Whenever I've searched for Tin Whistle and Penny Whistle songbooks and sheet music, I've found a lot of Irish Folk music. I love the sound of the Whistle, and would love to be able to play some classical music, songs from movies and theatre, pop ballads, and more mainstream music I am more familiar with. Is it possible to play these genres on the Tin/Penny Whistle? And can I get sheet music for it in these genres?

If not, is there any other musical instrument sheet music that I could easily play on the Whistle, without it having notes I cannot play on the Whistle?

I have found the Fife or Irish Flute is the same instrument with a different mouth piece, and uses the same fingerings so I could use music for that, but again, I have seen mostly Irish Folk songs.

3 Answers 3


Yes - tin and penny whistles make a lovely sound. And yes - you can play music of any genre, though some tunes will work better than others.

The problem is those whistles can only play in a couple of keys.

Do you understand keys? Baa Baa black sheep can start C C G G, but it doesn't have to. If it starts D D A A it'll be the same tune but in a different key: the same song but a bit higher. In fact it can start on any note.

If you bought a book (ie the sheet music) of, say, songs from shows and movies, you would probably find they were mostly in keys your whistle can't play. So you'd have wasted the money. Unless you had a friend who was a musician! A musician could look at the songs and write them down for you on notes you CAN play. In fact, if you gave them a list of your favourite tunes, then - as long as they knew them - they could write them down for you even without a book. It's surprisingly easy to do.

  • 2
    Where in the world did that least sentence come from?
    – Aaron
    Jun 13, 2022 at 22:46
  • I don’t doubt the part about mistakes, but any request like that would be immediately closed as off topic
    – ojs
    Jun 14, 2022 at 0:30
  • @Aaron:: Sorry. No more gags. Jun 14, 2022 at 1:40
  • 1
    @OldBrixtonian Aha! As I suspected. Anyway, for another SE user, I would certainly keep the price down to only a few hundred pounds. ;-)
    – Aaron
    Jun 14, 2022 at 2:35
  • 1
    Transposing would only work for pieces that don't modulate, and don't have any non-diatonic notes; that would be quite limiting.
    – gidds
    Jun 15, 2022 at 12:57

You should be aware of the limitations of your instrument.
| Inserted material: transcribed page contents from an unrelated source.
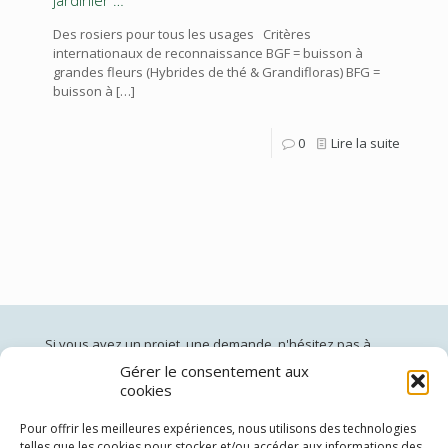
jardinier …
Des rosiers pour tous les usages Critères
internationaux de reconnaissance BGF = buisson à
grandes fleurs (Hybrides de thé & Grandifloras) BFG =
buisson à
[…]
0
Lire la suite
Si vous avez un projet, une demande, n'hésitez pas à
nous contacter:
Gérer le consentement aux
cookies
jardinsdepan@gmail.com
02 96 60 40 50
(du lundi au vendredi de 10h à 19h)
Pour offrir les meilleures expériences, nous utilisons des technologies
telles que les cookies pour stocker et/ou accéder aux informations des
Like a tin whistle usually has 2 octaves range and is diatonic, so has only 7 of the 12 notes that a chromatic scale would have per octave.

So pieces that you want to play should also stay within 1 or 2 octaves and shouldn't leave the key. If that is the case you can transpose them from one key to another. Which essentially just means that you move every note up or down a few half or whole steps, keeping the intervals between the notes (aka the melody) the same but changing the start. So it will sound a little higher or lower, which only really becomes relevant if your audience has perfect pitch or if you're playing with other instruments or have people sing to it otherwise people usually focus on the melody which stays the same.

If that is not the case then you need to be a little resourceful. If it has more than 2 octaves you might be able to get away with folding it back to 2 octaves so playing the note but an octave higher or lower than indicated. That will sound different as you change the direction of pitch (high-low to low-high or vice versa) but usually still somewhat pleasant as you keep the interval between notes. Need to see if that works for you and it's often just a few notes for which that is necessary.

If you have key changes within the music you might track whether they are random or whether you can identify sections and then transpose each of the sections to your favorite key and then figure out how to transition between the section, like idk a pause, a common note between the keys, just the root note of the new key to establish that or something like that.

You can also try to play just idk every second note just the ones that you can play and see whether that's already similar to your expectation or not, or doodle along to a recording trying to find the essential parts of the piece that make you go "ah that's ...".

It's not impossible to play sheet music for a different instrument or genre, but it usually involves some tinkering.


There's loads of music available on the Internet in various text-based formats.

I use abc, but there is also lilypond and no doubt others. The advantage is that there are software packages available for these file formats which will let you change the key of the music (which is called 'transpose' or 'transposition') to move the music around to make it a better fit of the whistle.

There's a bit of a steep learning curve associated with these formats (abc is, I would suggest, easier to get into than lilypond for the non-technical user); but there's a wealth of material which will open up to you as a result.

The open source music editor MuseScore also has a library of material associated with it, and again will allow you to transpose the music to a whistle key.

There are probably others that I've temporarily forgotten. All will involve downloading some software, a bit of Googling, and a bit of trial and error.

And once you've exhausted all that, there's all sorts of material in proprietary formats like Sibelius, but then you're starting to get into membership forums and commercial paid-for software.